- [EXERCISE GOAL] The reply must consist of the complete listing, reproduced exactly, with no images included.

- [THE DATA]
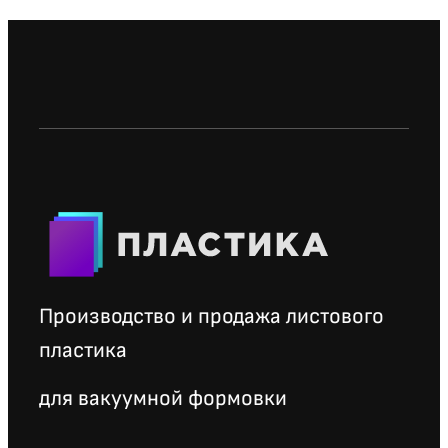
Производство и продажа листового
пластика
для вакуумной формовки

- [SOLUTION TO THE EXERCISE]
Производство и продажа листового
пластика
для вакуумной формовки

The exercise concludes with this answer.